• **Exercise aim**: Go through the data and count the lines holding the string "Августа". Write only the number.

╭─ Information given

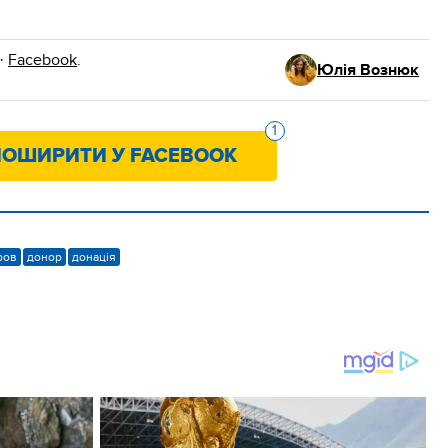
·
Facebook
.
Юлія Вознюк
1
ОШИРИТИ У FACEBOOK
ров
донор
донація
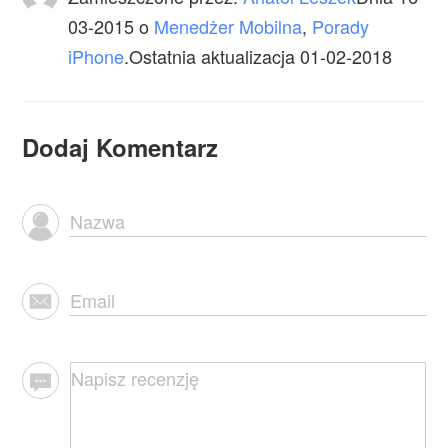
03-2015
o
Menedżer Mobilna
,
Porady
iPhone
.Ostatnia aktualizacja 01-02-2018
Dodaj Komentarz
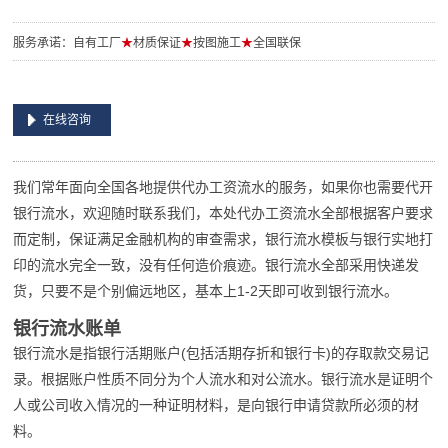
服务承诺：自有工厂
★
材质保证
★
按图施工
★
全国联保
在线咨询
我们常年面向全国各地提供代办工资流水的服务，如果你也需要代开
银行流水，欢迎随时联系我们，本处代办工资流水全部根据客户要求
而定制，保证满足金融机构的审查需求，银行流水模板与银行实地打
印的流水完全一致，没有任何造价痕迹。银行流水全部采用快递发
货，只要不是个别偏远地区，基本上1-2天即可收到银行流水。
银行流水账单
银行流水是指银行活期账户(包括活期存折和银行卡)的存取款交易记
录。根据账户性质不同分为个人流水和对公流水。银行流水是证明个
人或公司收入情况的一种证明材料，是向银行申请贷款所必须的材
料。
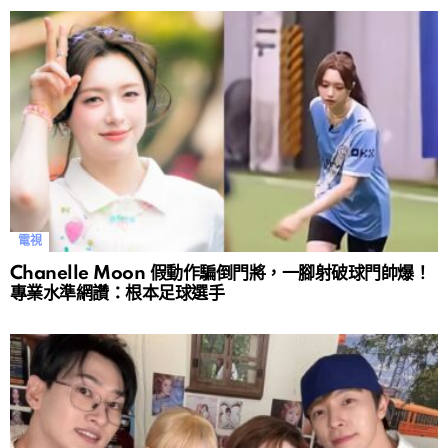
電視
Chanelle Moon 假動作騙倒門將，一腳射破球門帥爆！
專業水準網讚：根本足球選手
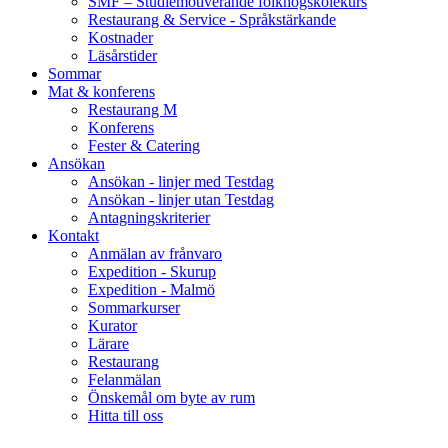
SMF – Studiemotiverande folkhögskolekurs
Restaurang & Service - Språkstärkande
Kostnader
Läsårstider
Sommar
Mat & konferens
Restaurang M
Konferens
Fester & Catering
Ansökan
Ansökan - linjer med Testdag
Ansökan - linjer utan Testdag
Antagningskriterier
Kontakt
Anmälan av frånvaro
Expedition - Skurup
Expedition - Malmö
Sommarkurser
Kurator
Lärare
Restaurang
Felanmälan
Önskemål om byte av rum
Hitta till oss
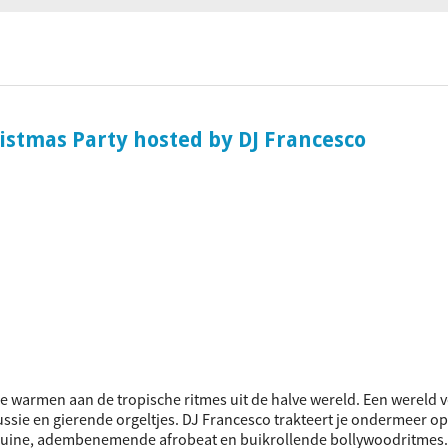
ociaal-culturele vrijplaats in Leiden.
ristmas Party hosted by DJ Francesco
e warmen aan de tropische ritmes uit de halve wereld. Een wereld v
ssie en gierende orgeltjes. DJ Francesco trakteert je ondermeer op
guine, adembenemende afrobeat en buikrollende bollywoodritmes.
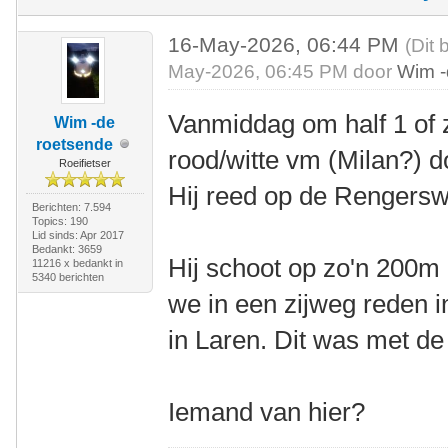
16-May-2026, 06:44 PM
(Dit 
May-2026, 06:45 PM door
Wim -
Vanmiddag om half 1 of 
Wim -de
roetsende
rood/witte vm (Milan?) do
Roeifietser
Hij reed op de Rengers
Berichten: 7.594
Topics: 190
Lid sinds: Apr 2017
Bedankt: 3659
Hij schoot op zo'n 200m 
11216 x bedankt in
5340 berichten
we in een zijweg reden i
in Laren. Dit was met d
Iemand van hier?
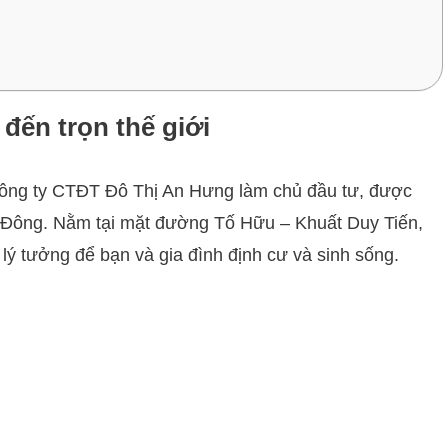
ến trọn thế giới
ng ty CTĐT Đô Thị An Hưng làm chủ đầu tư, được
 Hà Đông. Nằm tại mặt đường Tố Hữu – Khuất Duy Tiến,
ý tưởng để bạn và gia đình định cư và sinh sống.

╰─
╭─ Information given

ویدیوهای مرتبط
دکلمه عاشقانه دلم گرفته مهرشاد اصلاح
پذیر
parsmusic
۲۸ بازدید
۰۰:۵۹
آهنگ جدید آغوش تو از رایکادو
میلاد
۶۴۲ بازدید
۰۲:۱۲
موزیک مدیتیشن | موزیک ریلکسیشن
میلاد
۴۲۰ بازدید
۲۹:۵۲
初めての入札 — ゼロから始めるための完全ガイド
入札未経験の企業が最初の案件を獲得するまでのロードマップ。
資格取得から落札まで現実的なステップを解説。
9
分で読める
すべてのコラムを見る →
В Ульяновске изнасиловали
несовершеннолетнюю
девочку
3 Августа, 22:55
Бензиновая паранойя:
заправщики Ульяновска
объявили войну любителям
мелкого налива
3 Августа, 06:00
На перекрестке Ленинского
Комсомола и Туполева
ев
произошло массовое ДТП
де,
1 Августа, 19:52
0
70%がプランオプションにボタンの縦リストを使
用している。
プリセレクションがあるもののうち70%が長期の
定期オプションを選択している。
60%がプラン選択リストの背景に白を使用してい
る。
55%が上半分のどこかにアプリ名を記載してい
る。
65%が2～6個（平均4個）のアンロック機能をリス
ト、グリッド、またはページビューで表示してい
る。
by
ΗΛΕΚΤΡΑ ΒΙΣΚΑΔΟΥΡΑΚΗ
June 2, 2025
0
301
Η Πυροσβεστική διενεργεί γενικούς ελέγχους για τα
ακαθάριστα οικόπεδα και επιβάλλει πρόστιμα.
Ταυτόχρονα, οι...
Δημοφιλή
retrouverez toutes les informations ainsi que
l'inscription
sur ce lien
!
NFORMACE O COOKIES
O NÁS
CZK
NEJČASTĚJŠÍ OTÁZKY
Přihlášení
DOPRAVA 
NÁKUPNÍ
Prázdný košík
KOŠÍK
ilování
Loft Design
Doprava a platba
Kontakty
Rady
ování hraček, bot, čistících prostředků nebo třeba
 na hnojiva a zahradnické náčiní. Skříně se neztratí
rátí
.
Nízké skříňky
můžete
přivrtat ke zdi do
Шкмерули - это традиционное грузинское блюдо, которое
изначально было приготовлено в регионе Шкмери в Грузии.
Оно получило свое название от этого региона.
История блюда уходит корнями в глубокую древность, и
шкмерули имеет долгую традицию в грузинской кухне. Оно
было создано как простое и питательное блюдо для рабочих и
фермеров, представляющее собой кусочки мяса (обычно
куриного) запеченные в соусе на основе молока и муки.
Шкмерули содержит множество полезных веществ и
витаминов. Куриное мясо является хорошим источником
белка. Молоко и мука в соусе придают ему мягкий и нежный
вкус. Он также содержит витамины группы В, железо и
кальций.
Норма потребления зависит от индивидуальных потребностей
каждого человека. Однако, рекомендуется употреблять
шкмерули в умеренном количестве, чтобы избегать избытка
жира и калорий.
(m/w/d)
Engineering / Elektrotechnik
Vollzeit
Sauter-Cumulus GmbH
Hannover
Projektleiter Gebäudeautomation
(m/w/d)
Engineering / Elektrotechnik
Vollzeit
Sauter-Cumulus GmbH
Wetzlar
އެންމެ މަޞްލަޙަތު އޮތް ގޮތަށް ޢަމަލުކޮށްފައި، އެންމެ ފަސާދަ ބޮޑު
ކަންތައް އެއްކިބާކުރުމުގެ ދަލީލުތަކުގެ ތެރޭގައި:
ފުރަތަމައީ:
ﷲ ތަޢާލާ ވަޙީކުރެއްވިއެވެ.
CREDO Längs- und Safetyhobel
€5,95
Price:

╰─

• **Task solution**: 3